Inspark A11y Assistant
A Chrome extension and FastAPI microservice I built to test WCAG scanning workflows on Inspark course pages, with issue highlighting and HTML/PDF report export.
“Raw accessibility scan output is useful, but it is also noisy. I wanted a workflow that made it easier to scan a course page, see the issue in context, and hand someone a report they could act on.”
The point was to catch obvious accessibility issues while a course is still being built, not after someone runs into the problem. The prototype gives QA/content reviewers a repeatable flow: scan a page, inspect the issue, highlight it in context, and export a report.
axe-core can find violations, but the raw output is hard to use if you are reviewing lesson content. I wanted to wrap the scan in a course-review workflow: scan one screen, move through the lesson, group repeated issues, and attach fix suggestions that are close to the actual content.

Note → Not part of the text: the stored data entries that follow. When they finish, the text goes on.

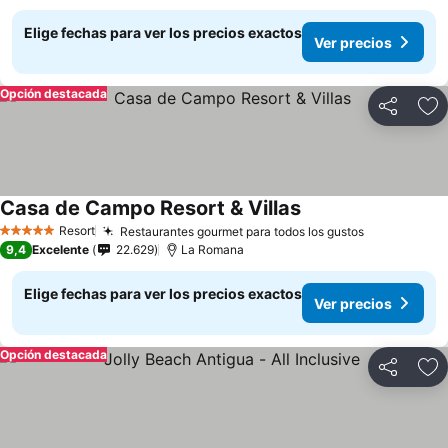
Elige fechas para ver los precios exactos
Ver precios
Opción destacada
Compartir
Ag
Casa de Campo Resort & Villas
Resort
Restaurantes gourmet para todos los gustos
5 Estrellas
9,4
Excelente
22.629
La Romana
Elige fechas para ver los precios exactos
Ver precios
Opción destacada
Compartir
Ag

I paired a Chrome MV3 extension with a FastAPI microservice. The extension injects axe-core, runs page scans, tracks lesson-screen navigation, and lets reviewers hover a violation to highlight its location. The backend returns remediation suggestions and supports report generation so findings can leave the browser as HTML or PDF.
- 01Chrome MV3 extension — content script for axe-core injection and page monitoring, background service worker for scan orchestration, and popup UI for results.
- 02FastAPI microservice — Pydantic-validated REST API with suggestion logic and report-generation routes.
- 03Lesson-traversal engine — service worker coordinates navigation across multiple lesson screens, aggregating findings into a single report.
- 04Reporting — HTML and PDF export with persistent local scan history.
Cross-origin lesson navigation
Lesson screens do not all behave like one normal webpage. Some screens navigate, some update in place, and some content lives inside iframes. I used the service worker to keep scan state across transitions, but this is still the most fragile part of the prototype.
Signal vs. noise in axe-core
The first scan output was too noisy to hand to a course author. I added grouping and severity filtering so repeated violations did not flood the report, but I would still want real reviewer feedback before tuning those defaults.
Suggestion quality
Generic advice like 'add alt text' is not very helpful. The hard part is making suggestions specific enough to be useful without pretending the tool understands the whole course. The current version is a starting point, not a replacement for human accessibility review.
- →End-to-end working extension + microservice.
- →Quick scan and lesson-traversal modes work in the prototype.
- →HTML/PDF report export works for sharing findings from a scan session.
- ·This is not ready to run across an entire course catalog. Lesson traversal still needs more testing across page types and iframes.
- ·Before broader use, I would add Playwright tests, PII masking in reports, and authentication/SSO.
- ·I would also validate the remediation suggestions with actual reviewers instead of assuming the wording is useful.